Millennium Summit goals are reachable, UN expert says at Monterrey forum
The lofty economic and social targets set two years ago at a landmark summit of world leaders can be achieved with sufficient help and political will, a senior aide to United Nations Secretary-General Kofi Annan told a news conference today at the International Conference on Financing for Development in Monterrey, Mexico.
Professor Jeffrey Sachs of Harvard, who is Mr. Annan’s Special Adviser on the Millennium Development Goals, noted that besides political will, there were many keys to success, particularly financial backing, good blueprints and effective implementation.
The power of global debate and analysis had also become apparent in formulating new approaches to international development assistance, and rich countries, including the United States, were stepping up in a way that many had not done for a long time, added Mr. Sachs.
The Goals are eight key objectives set out in the Millennium Declaration endorsed in September 2000 by over 160 world leaders at the UN Millennium Summit in New York. The Goals comprise time-bound targets to improve health, education and the environment across the world, with the overarching goal of halving extreme poverty by 2015.

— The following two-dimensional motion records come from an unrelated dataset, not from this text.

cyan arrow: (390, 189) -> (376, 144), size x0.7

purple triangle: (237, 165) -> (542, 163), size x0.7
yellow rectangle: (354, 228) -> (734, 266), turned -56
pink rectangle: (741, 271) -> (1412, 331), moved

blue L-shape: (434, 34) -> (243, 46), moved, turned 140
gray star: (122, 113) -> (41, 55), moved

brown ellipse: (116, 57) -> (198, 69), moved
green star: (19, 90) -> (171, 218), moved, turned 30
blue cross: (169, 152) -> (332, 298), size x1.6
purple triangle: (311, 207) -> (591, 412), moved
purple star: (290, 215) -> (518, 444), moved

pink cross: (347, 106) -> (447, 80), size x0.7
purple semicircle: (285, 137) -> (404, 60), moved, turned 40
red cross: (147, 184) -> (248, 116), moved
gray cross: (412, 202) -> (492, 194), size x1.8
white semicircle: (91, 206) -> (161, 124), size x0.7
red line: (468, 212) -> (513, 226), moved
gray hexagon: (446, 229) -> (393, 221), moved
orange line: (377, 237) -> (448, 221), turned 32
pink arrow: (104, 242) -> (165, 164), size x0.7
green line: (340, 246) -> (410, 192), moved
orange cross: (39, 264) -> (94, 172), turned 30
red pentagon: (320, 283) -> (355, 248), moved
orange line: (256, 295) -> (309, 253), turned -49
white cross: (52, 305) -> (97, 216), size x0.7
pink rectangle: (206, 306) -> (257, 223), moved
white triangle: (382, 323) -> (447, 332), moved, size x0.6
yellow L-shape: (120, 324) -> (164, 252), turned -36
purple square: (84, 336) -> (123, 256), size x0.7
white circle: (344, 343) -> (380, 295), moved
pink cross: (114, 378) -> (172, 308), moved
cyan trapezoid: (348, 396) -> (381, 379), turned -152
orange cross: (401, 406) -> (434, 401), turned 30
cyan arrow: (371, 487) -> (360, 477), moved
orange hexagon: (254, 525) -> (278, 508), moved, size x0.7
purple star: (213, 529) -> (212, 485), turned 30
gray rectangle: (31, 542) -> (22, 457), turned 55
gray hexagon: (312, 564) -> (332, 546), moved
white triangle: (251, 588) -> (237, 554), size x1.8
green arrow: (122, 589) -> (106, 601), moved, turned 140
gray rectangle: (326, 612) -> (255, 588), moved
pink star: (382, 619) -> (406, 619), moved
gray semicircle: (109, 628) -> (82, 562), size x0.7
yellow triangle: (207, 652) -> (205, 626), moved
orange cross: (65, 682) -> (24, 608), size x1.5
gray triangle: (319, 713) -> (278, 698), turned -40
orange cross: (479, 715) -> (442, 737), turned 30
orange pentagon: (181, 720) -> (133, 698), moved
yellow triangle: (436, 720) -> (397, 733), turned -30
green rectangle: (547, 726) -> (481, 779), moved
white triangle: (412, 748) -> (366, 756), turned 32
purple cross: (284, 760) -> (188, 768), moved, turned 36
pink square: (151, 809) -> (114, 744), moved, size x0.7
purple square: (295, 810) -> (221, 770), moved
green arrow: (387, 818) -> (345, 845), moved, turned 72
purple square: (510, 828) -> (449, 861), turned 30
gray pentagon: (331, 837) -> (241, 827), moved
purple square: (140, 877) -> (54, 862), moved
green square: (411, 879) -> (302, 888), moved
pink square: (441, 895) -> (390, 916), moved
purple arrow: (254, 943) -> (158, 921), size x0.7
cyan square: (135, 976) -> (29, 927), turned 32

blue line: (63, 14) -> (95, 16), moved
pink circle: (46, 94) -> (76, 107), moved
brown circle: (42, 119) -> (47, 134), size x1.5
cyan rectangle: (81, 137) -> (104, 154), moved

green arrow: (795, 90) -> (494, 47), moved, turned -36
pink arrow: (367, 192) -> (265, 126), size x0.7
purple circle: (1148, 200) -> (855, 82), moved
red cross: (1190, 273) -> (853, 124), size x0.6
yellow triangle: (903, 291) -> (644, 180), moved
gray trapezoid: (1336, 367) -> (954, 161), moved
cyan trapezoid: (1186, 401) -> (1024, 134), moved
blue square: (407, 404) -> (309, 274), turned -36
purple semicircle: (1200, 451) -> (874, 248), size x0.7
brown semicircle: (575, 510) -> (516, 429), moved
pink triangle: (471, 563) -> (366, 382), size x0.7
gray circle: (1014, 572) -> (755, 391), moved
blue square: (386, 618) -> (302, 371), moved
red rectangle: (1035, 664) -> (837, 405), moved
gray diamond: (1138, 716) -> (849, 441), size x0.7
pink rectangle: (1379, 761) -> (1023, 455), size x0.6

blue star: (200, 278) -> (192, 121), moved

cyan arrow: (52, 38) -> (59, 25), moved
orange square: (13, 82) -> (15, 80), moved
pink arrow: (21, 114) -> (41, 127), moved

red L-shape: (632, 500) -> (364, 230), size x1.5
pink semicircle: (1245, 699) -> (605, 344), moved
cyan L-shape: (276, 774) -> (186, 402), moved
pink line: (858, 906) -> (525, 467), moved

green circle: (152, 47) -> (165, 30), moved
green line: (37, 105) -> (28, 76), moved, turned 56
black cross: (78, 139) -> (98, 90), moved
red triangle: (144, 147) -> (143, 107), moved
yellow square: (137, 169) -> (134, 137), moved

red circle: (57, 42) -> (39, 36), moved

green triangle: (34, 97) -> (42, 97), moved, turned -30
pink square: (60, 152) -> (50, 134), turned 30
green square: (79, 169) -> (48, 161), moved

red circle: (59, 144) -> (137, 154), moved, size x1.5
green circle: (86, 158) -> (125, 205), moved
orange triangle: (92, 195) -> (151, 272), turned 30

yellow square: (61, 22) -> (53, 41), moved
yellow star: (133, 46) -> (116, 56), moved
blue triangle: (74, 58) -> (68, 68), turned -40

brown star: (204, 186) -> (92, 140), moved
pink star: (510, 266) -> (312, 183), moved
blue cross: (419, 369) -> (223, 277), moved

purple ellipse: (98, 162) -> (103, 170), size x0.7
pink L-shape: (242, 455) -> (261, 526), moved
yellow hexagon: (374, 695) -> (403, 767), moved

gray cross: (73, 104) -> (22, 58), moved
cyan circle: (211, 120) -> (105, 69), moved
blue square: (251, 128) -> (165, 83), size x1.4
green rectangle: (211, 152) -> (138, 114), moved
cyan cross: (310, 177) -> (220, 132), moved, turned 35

Mr. Sachs said consensus had been reached on the need to spend vastly more money ($27 billion) on health and predicted that the Secretary-General’s new Global Fund against HIV/AIDS would prove to be one of the most innovative mechanisms.
Hopefully, global communities would form consensus on the other development goals, such as reducing hunger, providing access to clean water, resettling slum dwellers and protecting the environment, Mr. Sachs added.
In other activities at the Conference, government ministers and other representatives from the business community and civil society continued a series of roundtable discussions on today’s theme of “Coherence in Development.”